Stored dataset items:
----------

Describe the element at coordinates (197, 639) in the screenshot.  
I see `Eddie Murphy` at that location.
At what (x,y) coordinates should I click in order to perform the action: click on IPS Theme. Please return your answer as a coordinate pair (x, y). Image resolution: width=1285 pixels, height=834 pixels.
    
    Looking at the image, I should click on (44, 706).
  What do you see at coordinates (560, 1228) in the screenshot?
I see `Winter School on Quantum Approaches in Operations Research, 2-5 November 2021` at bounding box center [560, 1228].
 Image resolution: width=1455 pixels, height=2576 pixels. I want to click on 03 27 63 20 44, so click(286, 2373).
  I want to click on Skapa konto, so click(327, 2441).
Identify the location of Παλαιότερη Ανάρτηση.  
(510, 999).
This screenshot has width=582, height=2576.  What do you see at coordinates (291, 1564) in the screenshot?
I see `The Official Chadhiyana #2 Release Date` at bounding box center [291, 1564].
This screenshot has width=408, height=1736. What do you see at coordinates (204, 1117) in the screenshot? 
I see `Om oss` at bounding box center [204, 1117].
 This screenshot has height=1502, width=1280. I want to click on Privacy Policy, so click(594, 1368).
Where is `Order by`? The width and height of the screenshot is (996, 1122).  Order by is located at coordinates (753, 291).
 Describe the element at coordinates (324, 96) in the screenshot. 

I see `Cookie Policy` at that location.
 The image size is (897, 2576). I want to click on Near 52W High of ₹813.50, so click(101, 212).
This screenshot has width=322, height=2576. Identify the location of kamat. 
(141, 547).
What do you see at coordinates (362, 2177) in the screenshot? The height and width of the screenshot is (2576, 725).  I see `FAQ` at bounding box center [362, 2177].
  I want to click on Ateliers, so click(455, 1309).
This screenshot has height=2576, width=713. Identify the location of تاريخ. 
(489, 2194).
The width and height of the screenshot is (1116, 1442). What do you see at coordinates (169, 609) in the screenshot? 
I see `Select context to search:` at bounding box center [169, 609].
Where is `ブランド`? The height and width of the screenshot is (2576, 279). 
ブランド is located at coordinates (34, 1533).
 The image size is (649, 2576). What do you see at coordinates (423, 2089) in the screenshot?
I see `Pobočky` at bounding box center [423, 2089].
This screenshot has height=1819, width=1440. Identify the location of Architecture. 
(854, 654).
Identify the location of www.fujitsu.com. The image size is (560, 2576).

----------

**EXERCISE DIRECTIONS:** The expected answer is an exact copy of the lines beginning at the one with "What do you see at coordinates (362, 2177)" and running to the end of the entries above.

**SOLUTION TO THIS PROBLEM:**
What do you see at coordinates (362, 2177) in the screenshot? The height and width of the screenshot is (2576, 725).  I see `FAQ` at bounding box center [362, 2177].
  I want to click on Ateliers, so click(455, 1309).
This screenshot has height=2576, width=713. Identify the location of تاريخ. 
(489, 2194).
The width and height of the screenshot is (1116, 1442). What do you see at coordinates (169, 609) in the screenshot? 
I see `Select context to search:` at bounding box center [169, 609].
Where is `ブランド`? The height and width of the screenshot is (2576, 279). 
ブランド is located at coordinates (34, 1533).
 The image size is (649, 2576). What do you see at coordinates (423, 2089) in the screenshot?
I see `Pobočky` at bounding box center [423, 2089].
This screenshot has height=1819, width=1440. Identify the location of Architecture. 
(854, 654).
Identify the location of www.fujitsu.com. The image size is (560, 2576).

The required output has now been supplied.